Machado de Assis

Joaquim Maria Machado de Assis morreu em 29 de Setembro de 1908. Este ano celebra-se o centenário de sua morte, portanto. Para comemorar a data comprei ontem a obra completa dele, em três volumos, impressos, em edição bonita, de papel do tipo bíblia, disponível, com quase 60% de desconto, na Livraria Cultura de Campinas. O preço de tabela passava dos seiscentos reais. O preço pago ficou em 250 — com a opção de pagamento em cinco parcelas. Uma pechincha. Sendo obra completa, a edição traz, naturalmente, os livros, os contos, as contribuições para jornais, as poesias. Tudo. Cerca de 3.500 páginas de referência para a literatura e para a língua portuguesa.

Comecei lendo o conto, em forma epistolar, "Confissões de uma Viúva Moça". Delicioso. Recomendo "highly", como dizem os americanos. Foi publicado como folhetim, segundo consta de maio a julho de 1865, no Jornal das Famílias, então editado por B.-L. Garnier, editor de nome ilustre. O conto não veio assinado por Machado, mas simplesmente por J.

O conto é polêmico, a começar pelo pseudônimo usado — ou, antes ainda, pela razão que levou Machado a recorrer a um pseudônimo.
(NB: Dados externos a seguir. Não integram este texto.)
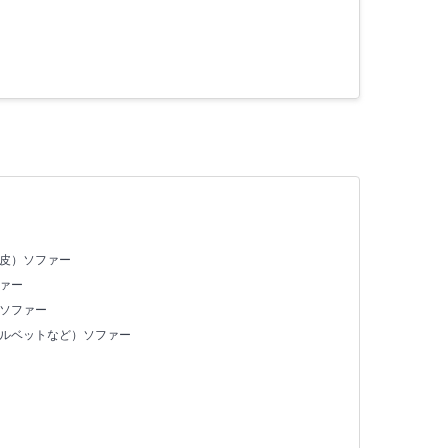
合皮）ソファー
ァー
）ソファー
ベルベットなど）ソファー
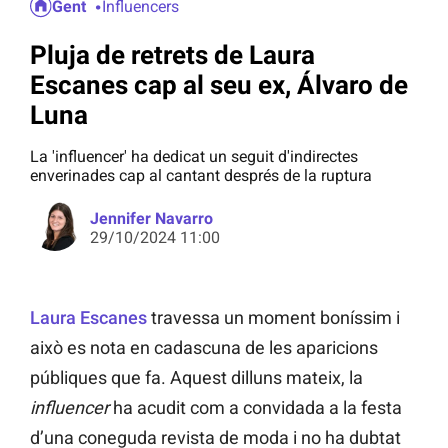
Gent
Influencers
Pluja de retrets de Laura
Escanes cap al seu ex, Álvaro de
Luna
La 'influencer' ha dedicat un seguit d'indirectes
enverinades cap al cantant després de la ruptura
Jennifer Navarro
29/10/2024 11:00
Laura Escanes
travessa un moment boníssim i
això es nota en cadascuna de les aparicions
públiques que fa. Aquest dilluns mateix, la
influencer
ha acudit com a convidada a la festa
d’una coneguda revista de moda i no ha dubtat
Outro aspecto polêmico está na expressão "viúva moça", que, em meados do século XIX, segundo alguns, visava a atrair leitores de motivos menos puros… Como diz um deles, "não eram incomuns viúvas moças naqueles tempos em que as pessoas morriam cedo. Mas o que importa a mais é que elas tinham liberdade de dispor de si mesmas, não desfrutada pelas moças solteiras" (citação de John Gledson, em Machado de Assis, Contos: Uma Antologia. Seleção Introdução e Notas de John Gledson, Companhia das Letras, São Paulo, 1996, vol. I, p.22; apud Lúcia Granja, "Novas Confissões sobre um Conto Polêmico", disponível na Internet no seguinte URL: http://www.machadodeassis.net/download/Novas Confissões sobre um conto polêmico de Machado de Assis.pdf – consultado hoje, 19/08/2008). É interessante notar que meses antes ele já havia publicado, desta vez sob o próprio nome, um outro conto sobre o tema, com o título "Casada e Viúva" — que, talvez, seja tão sugestivo provocador quanto o título do conto subseqüente. (Este título faz lembrar a chamada sobre a Viúva Porcina, na novela Roque Santeiro, de Dias Gomes: "A viúva que foi, sem nunca ter sido"…)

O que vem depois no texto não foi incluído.